RECORDS TO USE —
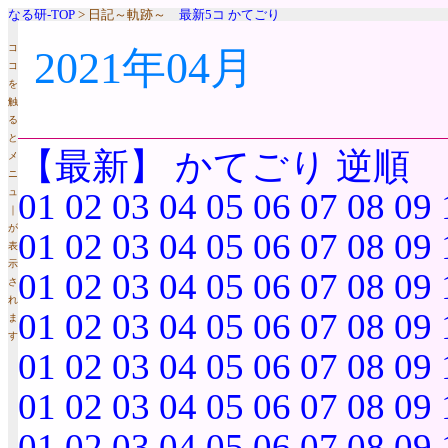
なる研-TOP
> 日記～軌跡～
最新5コ
かてごり
コ
2021年04月
コ
を
触
る
と
【最新】
かてごり
逆順
メ
ニ
ュ
01
02
03
04
05
06
07
08
09
｜
が
01
02
03
04
05
06
07
08
09
表
示
01
02
03
04
05
06
07
08
09
さ
れ
01
02
03
04
05
06
07
08
09
ま
す
01
02
03
04
05
06
07
08
09
01
02
03
04
05
06
07
08
09
01
02
03
04
05
06
07
08
09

GOAL OF THE EXERCISE —
Transcribe all the data word for word; the images stay out.

SOLUTION TO THIS PROBLEM —
なる研-TOP
> 日記～軌跡～
最新5コ
かてごり
コ
2021年04月
コ
を
触
る
と
【最新】
かてごり
逆順
メ
ニ
ュ
01
02
03
04
05
06
07
08
09
｜
が
01
02
03
04
05
06
07
08
09
表
示
01
02
03
04
05
06
07
08
09
さ
れ
01
02
03
04
05
06
07
08
09
ま
す
01
02
03
04
05
06
07
08
09
01
02
03
04
05
06
07
08
09
01
02
03
04
05
06
07
08
09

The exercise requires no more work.